Philip and Callie Speer

By Shannon Oelrich
Photography by Marc Brown

Two pastry chefs and two kids under one roof might sound like the setup for a sitcom—clouds of flour everywhere, the baby stuck in a batch of dough, splatters of chocolate ganache on the walls—but it seems to work more like a dream for Philip and Callie Speer.

The Speers met through a mutual friend at Posse East, a popular haunt for University of Texas students, but didn’t go on a date until a few months later. “Past that point, we’ve never spent a day apart,” says Callie, who’s the pastry chef and owner of Cakemix, a specialty cake company. Before Cakemix, she worked at celebrated Austin eateries like Jeffrey’s, Mars and Parkside—honing her skills until she decided to start her own business.

Philip has an impressive résumé as well: Starlite, Jean-Luc’s French Bistro, Granite Café, Seven and Jean-Georges Bank in Houston. Currently, he’s the executive pastry chef at Uchi and Uchiko, where he experiments with textures, flavors and ingredients as part of Chef Tyson Cole’s nationally acclaimed kitchen.

At home, though, the two chefs keep it casual. “When we cook at home, the meal isn’t really planned until we start cooking,” says Philip. “We’re not really recipe followers.”
Happily, their kids, Ella (age 11) and Lucia (age 2), “will both actually eat pretty much anything,” says Callie. “Like other kids, they definitely enjoy the staples, like mac and cheese, but have turned out to be pretty adventurous eaters.”

When the Speers cook for friends and family, fajitas and beer is the go-to menu. “We have a lot of family, so when we give a party, we are usually cooking for the masses,” says Philip, whose earliest kitchen memory is watching his great-grandmother Lucia making fresh tortillas.

Philip’s favorite thing to eat at home is Callie’s carrot cake cookies, while Callie loves biscuits and chocolate gravy—a dish from her childhood. “It took Philip a while to get used to that one, but the girls loved it immediately,” she says.

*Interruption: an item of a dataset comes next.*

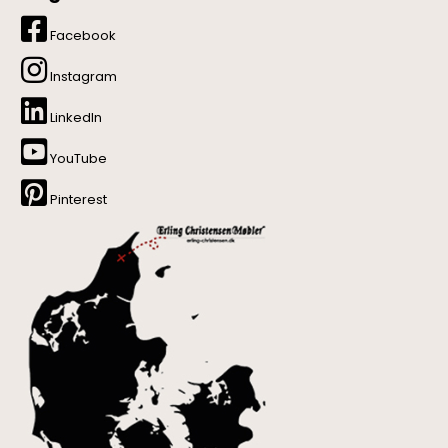
Facebook
Instagram
LinkedIn
YouTube
Pinterest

The busy couple doesn’t get a lot of downtime. “When we are not working, we spend a lot of time with our family. Really, we do whatever will keep the girls entertained,” Philip says. Instead of cooking, the family often heads to a favorite local eatery. “I love going to Maudie’s,” says Callie. “It’s all about the Tex-Mex and margaritas for me.”

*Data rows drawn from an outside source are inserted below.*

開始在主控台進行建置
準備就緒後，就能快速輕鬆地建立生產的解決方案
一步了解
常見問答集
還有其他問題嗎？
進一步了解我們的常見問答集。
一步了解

Philip’s list is a bit longer: “Báhn mì, Tam’s, then for a veggie burger, or any burger with a delicious bun, The Woodland. For barbecued pork, Din Ho. For pork buns, East Side King. For sushi, Uchi, of course. For barbecue and banana pudding, Opie’s. For fried-egg sandwiches, Hyde Park Bar and Grill . . . the foie blond pâté at Parkside . . . I could go on and on. . . .”

Life is sweet for two pastry chefs in love with each other, their children and food.